El pasado domingo en un programa de TV fue invitado el exburócrata de la Administración del expresidente George W. Bush, Adolfo Franco, quien nos llegó a los televidentes con un cuento nuevo: las plataformas que aprueban los partidos en las convenciones no cuentan.

Es decir, que todo el esfuerzo de gastar millones de dólares para hacer los encuentros cuatrienales en los que se oficializa el lanzamiento de la fórmula presidencial y se establecen los principios del partido no sirven, en lo que tiene que ver con el delineamiento de los fundamentos de la agrupación política.

Afortunadamente, la gente no es tonta y no se traga entero todo lo que dicen en los medios de comunicación.

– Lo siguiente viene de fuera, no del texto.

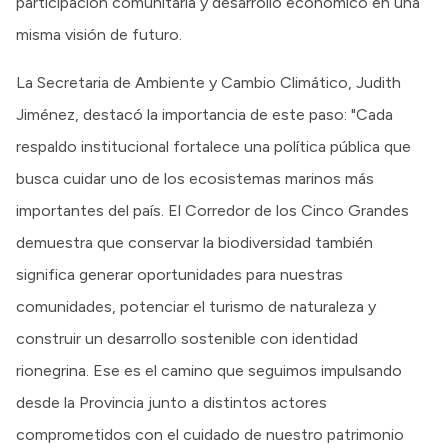
participación comunitaria y desarrollo económico en una
misma visión de futuro.
La Secretaria de Ambiente y Cambio Climático, Judith
Jiménez, destacó la importancia de este paso: "Cada
respaldo institucional fortalece una política pública que
busca cuidar uno de los ecosistemas marinos más
importantes del país. El Corredor de los Cinco Grandes
demuestra que conservar la biodiversidad también
significa generar oportunidades para nuestras
comunidades, potenciar el turismo de naturaleza y
construir un desarrollo sostenible con identidad
rionegrina. Ese es el camino que seguimos impulsando
desde la Provincia junto a distintos actores
comprometidos con el cuidado de nuestro patrimonio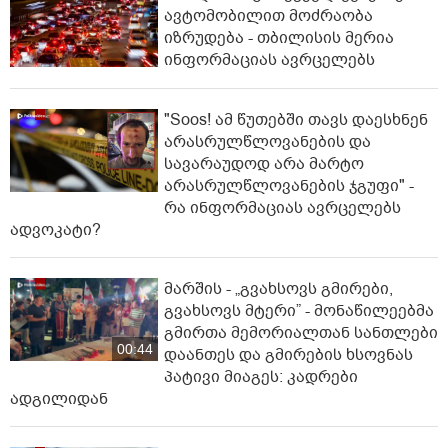
ავტომობილით მოძრაობა
იზრუდება - თბილისის მერია
ინფორმაციას ავრცელებს
"Soos! ამ წუთებში თავს დაესხნენ
არასრულწლოვანების და
სავარაუდოდ არა მარტო
არასრულწლოვანების ჯგუფი" -
რა ინფორმაციას ავრცელებს
ადვოკატი?
მარშის - „გვახსოვს გმირები,
გვახსოვს მტერი” - მონაწილეებმა
გმირთა მემორიალთან სანთლები
00:44
დაანთეს და გმირების ხსოვნას
პატივი მიაგეს: კადრები
ადგილიდან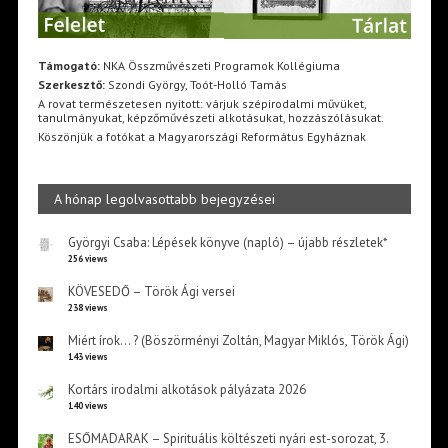
Támogató:
NKA Összművészeti Programok Kollégiuma
Szerkesztő:
Szondi György, Toót-Holló Tamás
A rovat természetesen nyitott: várjuk szépirodalmi művüket,
tanulmányukat, képzőművészeti alkotásukat, hozzászólásukat.
Köszönjük a fotókat a Magyarországi Református Egyháznak
A hónap legolvasottabb bejegyzései
Györgyi Csaba: Lépések könyve (napló) – újabb részletek*
256 views
KÖVESEDŐ – Török Ági versei
238 views
Miért írok… ? (Böszörményi Zoltán, Magyar Miklós, Török Ági)
143 views
Kortárs irodalmi alkotások pályázata 2026
140 views
ESŐMADARAK – Spirituális költészeti nyári est-sorozat, 3.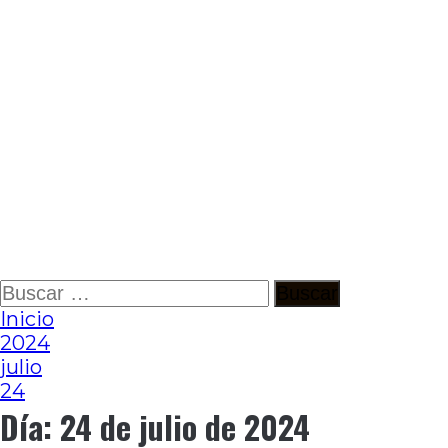
Ir
Buscar:
al
Inicio
contenido
2024
julio
24
Día:
24 de julio de 2024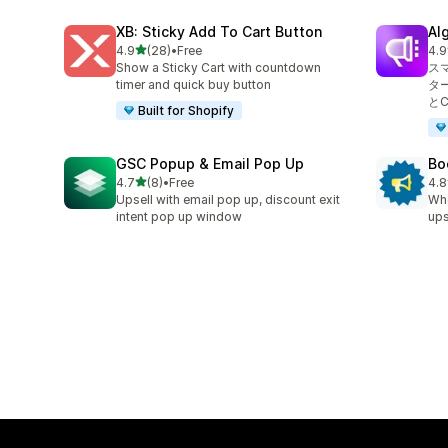
XB: Sticky Add To Cart Button
Al
5つ星中
4.9
(28)
•
Free
4.9
合計レビュー数：28件
合
Show a Sticky Cart with countdown
ス
timer and quick buy button
タ
と
Built for Shopify
GSC Popup & Email Pop Up
Bo
5つ星中
4.7
(8)
•
Free
4.8
合計レビュー数：8件
合
Upsell with email pop up, discount exit
Whe
intent pop up window
ups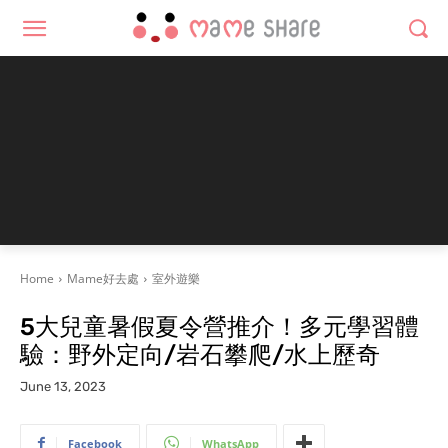
Home
Mame好去處
室外遊樂
5大兒童暑假夏令營推介！多元學習體
驗：野外定向/岩石攀爬/水上歷奇
June 13, 2023
Facebook
WhatsApp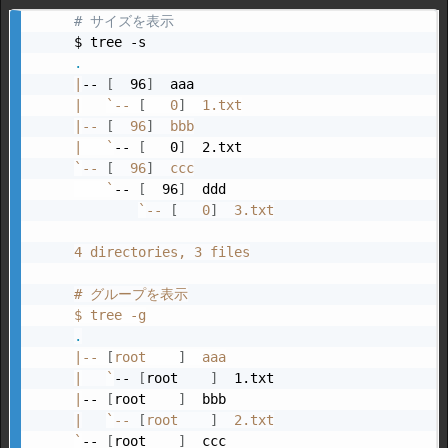
# サイズを表示
.
|
-- 
[
  96
]
|
`
-- 
[
   0
]
|
-- 
[
  96
]
|
`
-- 
[
   0
]
`
-- 
[
  96
]
  ccc

`
-- 
[
  96
]
  ddd

`
-- 
[
   0
]
  3.txt

4 directories, 3 files

# グループを表示

.
|
-- 
[
root    
]
|
`
-- 
[
root    
]
|
-- 
[
root    
]
|
`
-- 
[
root    
]
`
-- 
[
root    
]
  ccc
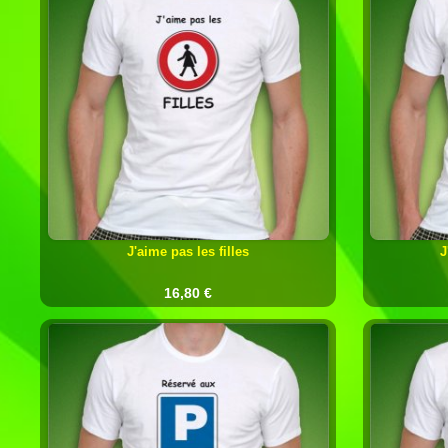
J'aime pas les filles
J
16,80 €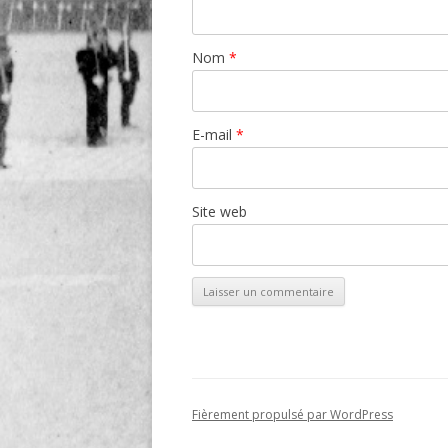
Nom
*
E-mail
*
Site web
Fièrement propulsé par WordPress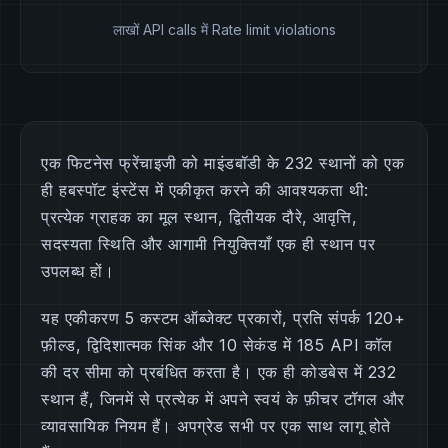
लाखों API calls में Rate limit violations
एक फिटनेस फ्रेंचाइजी को माइंडबॉडी के 232 स्थानों को एक
ही हबस्पॉट इंस्टेंस में एकीकृत करने की आवश्यकता थी:
प्रत्येक ग्राहक का मूल स्थान, द्वितीयक दौरे, आवृत्ति,
सदस्यता स्थिति और आगामी नियुक्तियाँ एक ही स्थान पर
उपलब्ध हों।
यह एकीकरण 5 कस्टम ऑब्जेक्ट प्रकारों, प्रति संपर्क 120+
फ़ील्ड, द्विदिशात्मक सिंक और 10 सेकंड में 185 API कॉल
की दर सीमा को प्रबंधित करता है। एक ही कोडबेस में 232
स्थान हैं, जिनमें से प्रत्येक में अपने स्वयं के फ़ीचर टॉगल और
व्यावसायिक नियम हैं। अपग्रेड सभी पर एक साथ लागू होते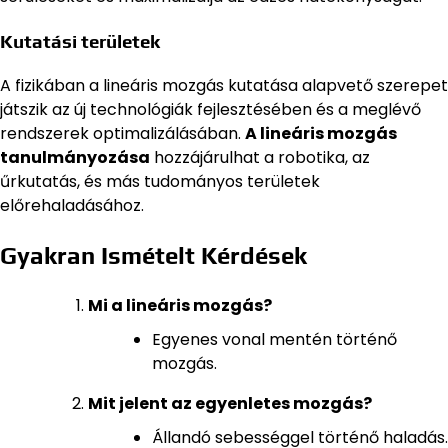
Kutatási területek
A fizikában a lineáris mozgás kutatása alapvető szerepet
játszik az új technológiák fejlesztésében és a meglévő
rendszerek optimalizálásában.
A lineáris mozgás
tanulmányozása
hozzájárulhat a robotika, az
űrkutatás, és más tudományos területek
előrehaladásához.
Gyakran Ismételt Kérdések
Mi a lineáris mozgás?
Egyenes vonal mentén történő
mozgás.
Mit jelent az egyenletes mozgás?
Állandó sebességgel történő haladás.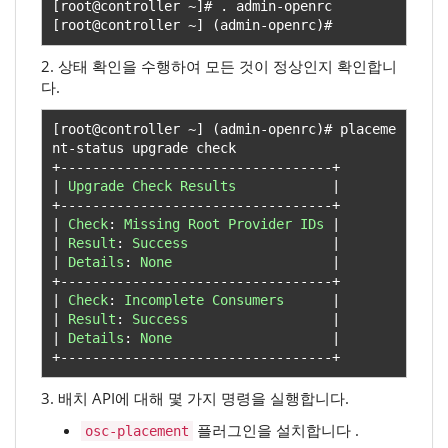
[
root@controller 
~]#
.
 admin
-
[
root@controller 
~]
(
admin
-
openrc
)#
2. 상태 확인을 수행하여 모든 것이 정상인지 확인합니
다.
[
root@controller 
~]
(
admin
-
openrc
)#
 placeme
nt
-
+----------------------------------+
|
Upgrade
Check
Results
|
+----------------------------------+
|
Check
:
Missing
Root
Provider
IDs
|
|
Result
:
Success
|
|
Details
:
None
|
+----------------------------------+
|
Check
:
Incomplete
Consumers
|
|
Result
:
Success
|
|
Details
:
None
|
+----------------------------------+
3. 배치 API에 대해 몇 가지 명령을 실행합니다.
플러그인을 설치합니다 .
osc-placement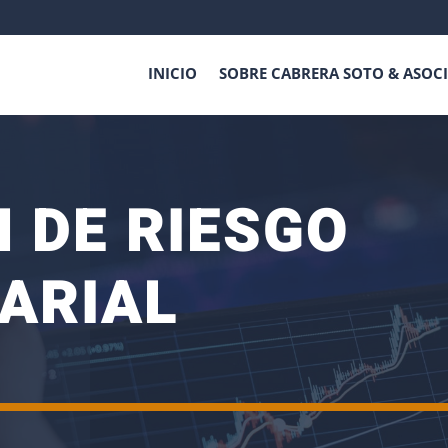
INICIO
SOBRE CABRERA SOTO & ASOC
 DE RIESGO
ARIAL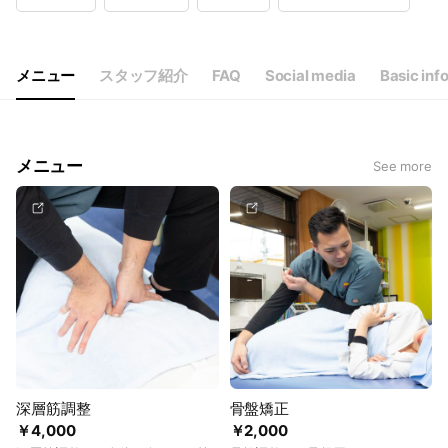
Wed
09:30 - 12:30,15:00 - 22:00
Thu
09:30 - 12:30,15:00 - 22:00
Fri
09:30 - 12:30,15:00 - 22:00
Sat
09:30 - 22:00
メニュー
スタッフ紹介
FAQ
Social media
Basic inf
月～金：12:30～15:00で昼休み／土日：昼休みなく営業
メニュー
See more
深層筋調整
骨盤矯正
￥4,000
￥2,000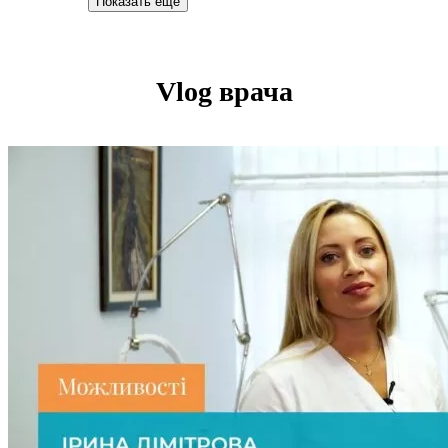
Показать еще
Vlog врача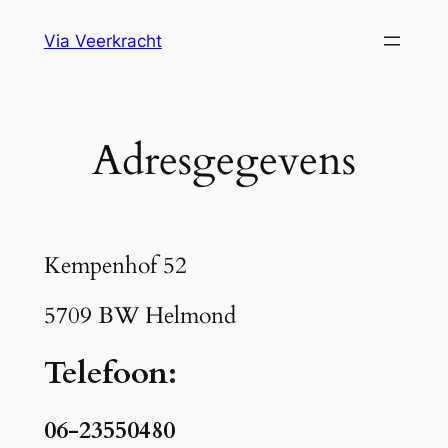
Ga
Via Veerkracht
naar
de
inhoud
Adresgegevens
Kempenhof 52
5709 BW Helmond
Telefoon:
06-23550480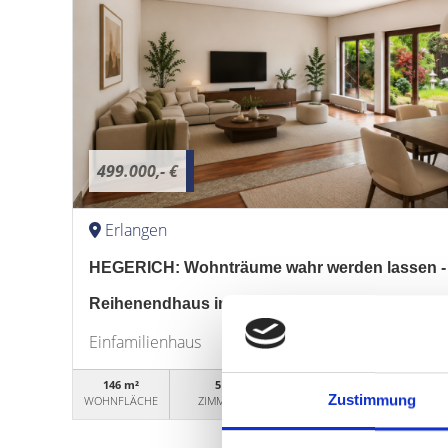
499.000,- €
Erlangen
HEGERICH: Wohnträume wahr werden lassen -
Reihenendhaus in familienfreundlicher Lage
Einfamilienhaus
146 m²
5
WG50454
Zustimmung
WOHNFLÄCHE
ZIMMER
OBJEKTNUMMER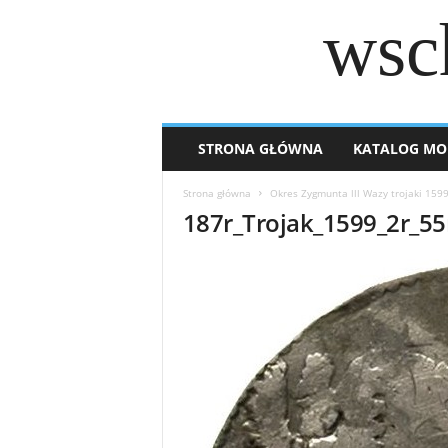
wsc
STRONA GŁÓWNA
KATALOG MO
Strona główna
Okres Zygmunta lll Wazy trojaki 159
187r_Trojak_1599_2r_55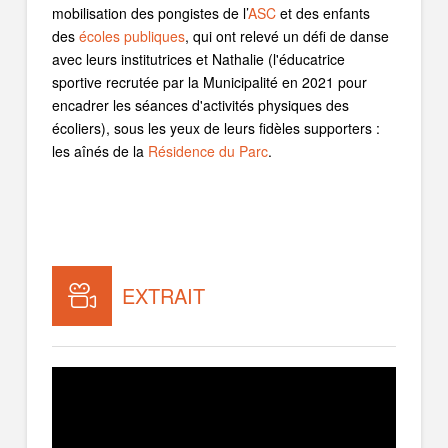
mobilisation des pongistes de l’
ASC
et des enfants
des
écoles publiques
, qui ont relevé un défi de danse
avec leurs institutrices et Nathalie (l'éducatrice
sportive recrutée par la Municipalité en 2021 pour
encadrer les séances d'activités physiques des
écoliers), sous les yeux de leurs fidèles supporters :
les aînés de la
Résidence du Parc
.
EXTRAIT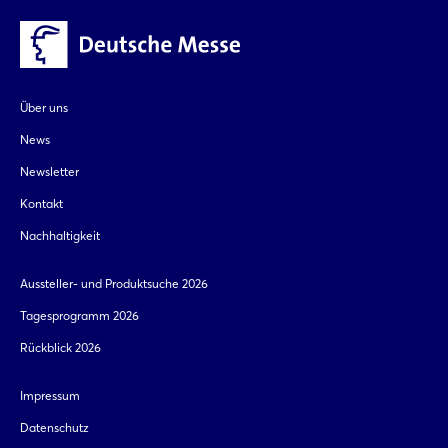
Über uns
News
Newsletter
Kontakt
Nachhaltigkeit
Aussteller- und Produktsuche 2026
Tagesprogramm 2026
Rückblick 2026
Impressum
Datenschutz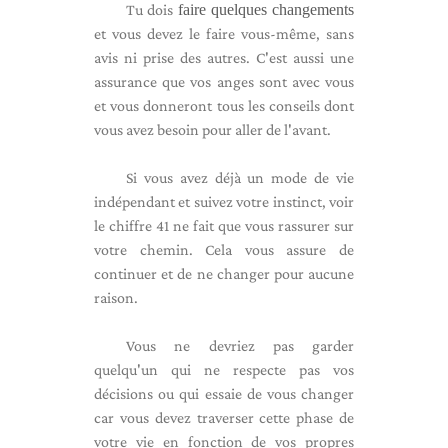
Tu dois
faire quelques changements
et vous devez le faire vous-même, sans
avis ni prise des autres. C'est aussi une
assurance que vos anges sont avec vous
et vous donneront tous les conseils dont
vous avez besoin pour aller de l'avant.
Si vous avez déjà un mode de vie
indépendant et suivez votre instinct, voir
le chiffre 41 ne fait que vous rassurer sur
votre chemin. Cela vous assure de
continuer et de ne changer pour aucune
raison.
Vous ne devriez pas garder
quelqu'un qui ne respecte pas vos
décisions ou qui essaie de vous changer
car vous devez traverser cette phase de
votre vie en fonction de vos propres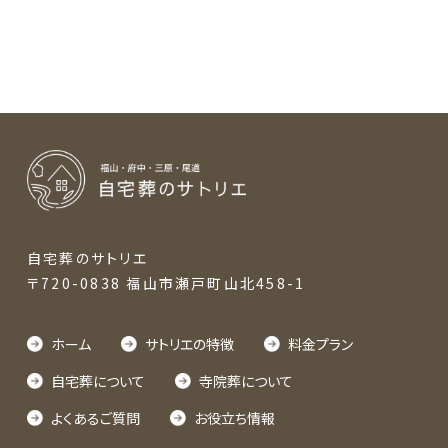
自宅葬のサトリエ
〒720-0838 福山市瀬戸町山北458-1
ホーム
サトリエの特徴
料金プラン
自宅葬について
寺院葬について
よくあるご質問
お役立ち情報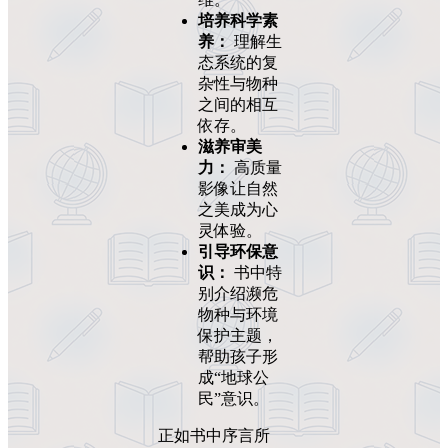
培养科学素
养：
理解生
态系统的复
杂性与物种
之间的相互
依存。
滋养审美
力：
高质量
影像让自然
之美成为心
灵体验。
引导环保意
识：
书中特
别介绍濒危
物种与环境
保护主题，
帮助孩子形
成“地球公
民”意识。
正如书中序言所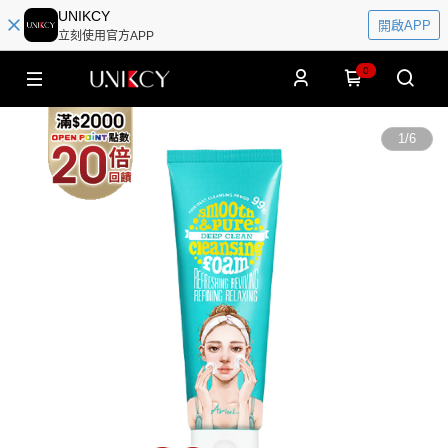
UNIKCY
開啟APP
立刻使用官方APP
0
1
/
6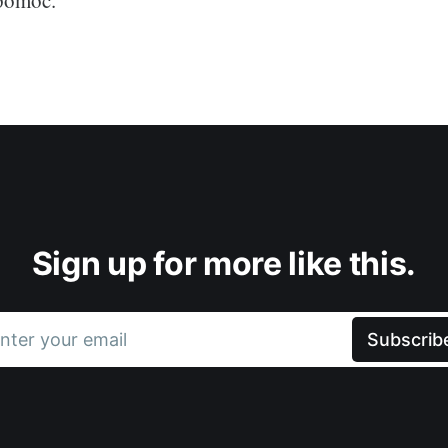
pomoc.
Sign up for more like this.
nter your email
Subscrib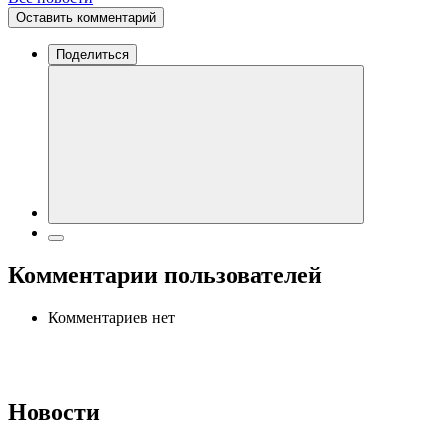
Оставить комментарий
Поделиться
Комментарии пользователей
Комментариев нет
Новости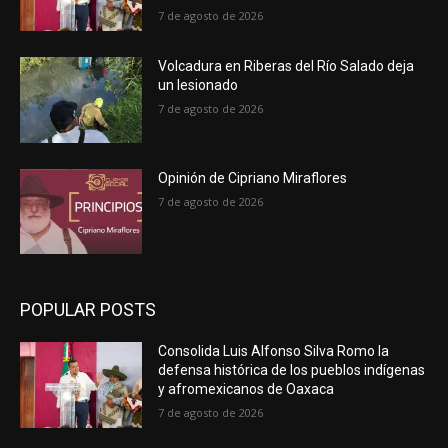
7 de agosto de 2026
Volcadura en Riberas del Río Salado deja
un lesionado
7 de agosto de 2026
Opinión de Cipriano Miraflores
7 de agosto de 2026
POPULAR POSTS
Consolida Luis Alfonso Silva Romo la
defensa histórica de los pueblos indígenas
y afromexicanos de Oaxaca
7 de agosto de 2026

Franco pretendía desviar la atención de la grosera plataforma republicana en materia de inmigración, que solo ofrece dolor y sufrimiento para la comunidad indocumentada afincada en Estados Unidos.

La carta de principios del partido republicano para los inmigrantes fue presentada nada menos que por Kris Kobach, el autor intelectual de la mayoría de las medidas antiinmigrantes que se han propuesto o aprobado en este país en la última década.

Sus obras iniciales fueron las normativas locales en Hazleton (Pensilvania) y Farmers Branch (Texas), que proponían prohibir el alquiler de vivienda a los indocumentados.